Can’t believe I read the whole thing, including all comments.

Worth noting that the writer is a committed socialist apologist and Obama fan. The article is a long whine about a particular type of loser and victim — par for the lefty course — no critical thinking or contrast of situations, no statistics, nothing from outside the ideological bubble of “why isn’t his entitlement (to developer fame and fortune) working?”

Age is a problem in the work sphere, and ageism is real; however, on one end of the spectrum there are viable reasons for it, just as there are viable reasons against it at the other end of the curve. Therefore it is a problem to be solved within the expectations and work processes of each individual.

Part of solving a business problem is to understand and develop solutions for the entire problem; not just cherrypick the parts that you like and hope the other parts will solve themselves. Being perceived as an over-the-hill developer is a part of the problem to be solved when looking for funding.

Another of the impressions I got from reading this is myopia about the implicit definition of success: the Stamos guy is attempting to hit big with an app that will garner huge capitalization and become a rapid 7- or 8-figure success.

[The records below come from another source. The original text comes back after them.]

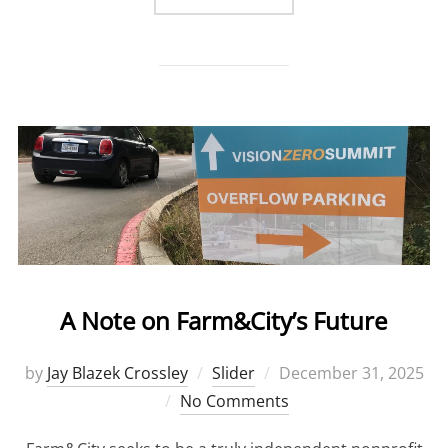
A Note on Farm&City’s Future
by
Jay Blazek Crossley
Slider
Posted
December 31, 2025
No Comments
on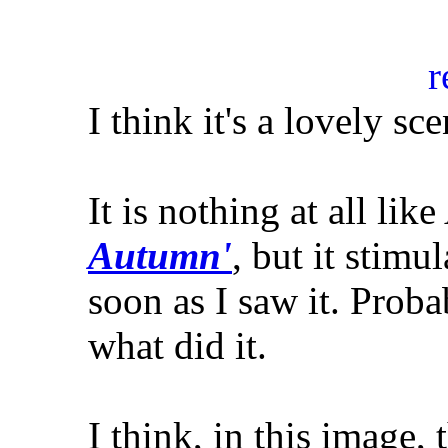
I think it's a lovely sc
It is nothing at all lik
Autumn'
, but it stim
soon as I saw it. Proba
what did it.
I think, in this image,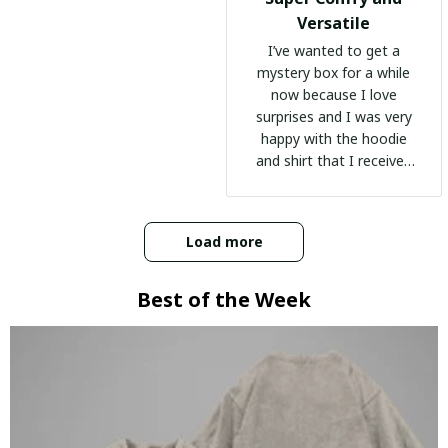
Versatile
I’ve wanted to get a
mystery box for a while
now because I love
surprises and I was very
happy with the hoodie
and shirt that I received
:)
Load more
Best of the Week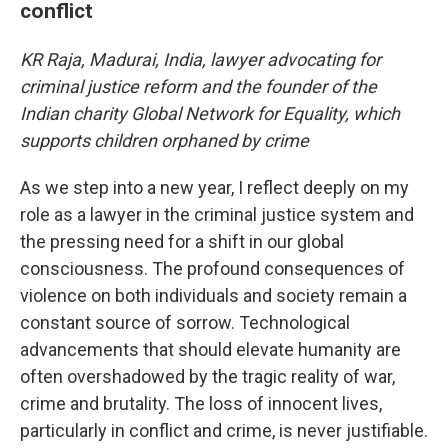
conflict
KR Raja, Madurai, India, lawyer advocating for
criminal justice reform and the founder of the
Indian charity Global Network for Equality, which
supports children orphaned by crime
As we step into a new year, I reflect deeply on my
role as a lawyer in the criminal justice system and
the pressing need for a shift in our global
consciousness. The profound consequences of
violence on both individuals and society remain a
constant source of sorrow. Technological
advancements that should elevate humanity are
often overshadowed by the tragic reality of war,
crime and brutality. The loss of innocent lives,
particularly in conflict and crime, is never justifiable.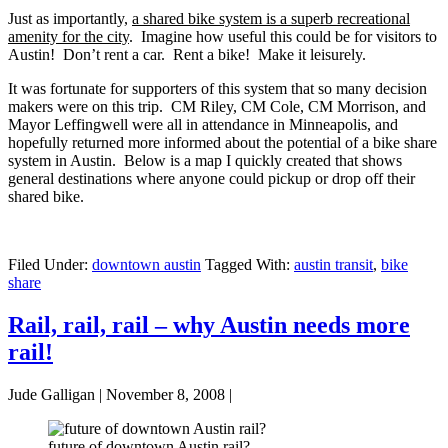
Just as importantly,
a shared bike system is a superb recreational
amenity for the city
. Imagine how useful this could be for visitors to
Austin! Don’t rent a car. Rent a bike! Make it leisurely.
It was fortunate for supporters of this system that so many decision
makers were on this trip. CM Riley, CM Cole, CM Morrison, and
Mayor Leffingwell were all in attendance in Minneapolis, and
hopefully returned more informed about the potential of a bike share
system in Austin. Below is a map I quickly created that shows
general destinations where anyone could pickup or drop off their
shared bike.
Filed Under:
downtown austin
Tagged With:
austin transit
,
bike
share
Rail, rail, rail – why Austin needs more
rail!
Jude Galligan
|
November 8, 2008
|
future of downtown Austin rail?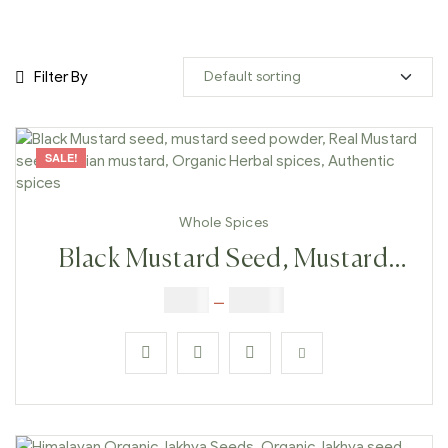
Filter By
SALE!
Whole Spices
Black Mustard Seed, Mustard
Seed Powder, Real Mustard
$
3.00
–
$
23.00
Seeds, Indian Mustard, Organic
Herbal Spices, Authentic Spices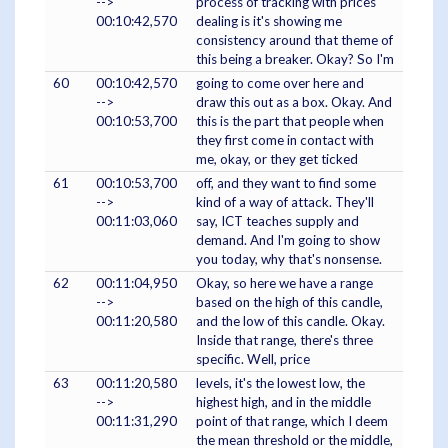
-->
process of tracking with prices
00:10:42,570
dealing is it's showing me
consistency around that theme of
this being a breaker. Okay? So I'm
60
00:10:42,570
going to come over here and
-->
draw this out as a box. Okay. And
00:10:53,700
this is the part that people when
they first come in contact with
me, okay, or they get ticked
61
00:10:53,700
off, and they want to find some
-->
kind of a way of attack. They'll
00:11:03,060
say, ICT teaches supply and
demand. And I'm going to show
you today, why that's nonsense.
62
00:11:04,950
Okay, so here we have a range
-->
based on the high of this candle,
00:11:20,580
and the low of this candle. Okay.
Inside that range, there's three
specific. Well, price
63
00:11:20,580
levels, it's the lowest low, the
-->
highest high, and in the middle
00:11:31,290
point of that range, which I deem
the mean threshold or the middle,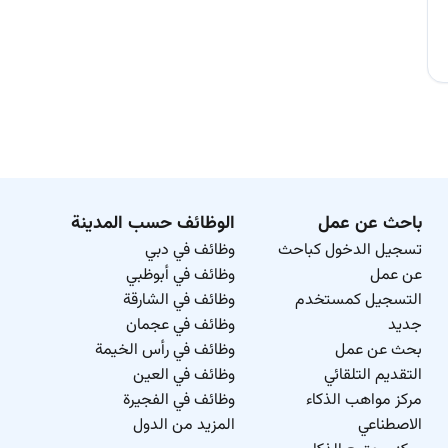
الوظائف حسب المدينة
باحث عن عمل
وظائف في دبي
تسجيل الدخول كباحث
وظائف في أبوظبي
عن عمل
وظائف في الشارقة
التسجيل كمستخدم
وظائف في عجمان
جديد
وظائف في رأس الخيمة
بحث عن عمل
وظائف في العين
التقديم التلقائي
وظائف في الفجيرة
مركز مواهب الذكاء
المزيد من الدول
الاصطناعي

It reminds me of the generation just prior to the dotcom revolution, in which every pimply teen with a guitar aspired to be the next Dylan, Springsteen or Rolling Stone and live the millionaire drugs and groupie lifestyle. Now that we have seen the downside of that lifestyle, most recently illustrated by the collateral damage in Mick Jagger’s entourage, doesn’t such an aspiration seem equally vain? Only a few can survive even the journey, much less find the mountaintop and have things continue to go well even from there.

I also see the ageism trend described here in many other sectors of the workplace. One should hang one’s sense of self-worth primarily on what skills one possesses. One must always be a human being, not a “human doing.”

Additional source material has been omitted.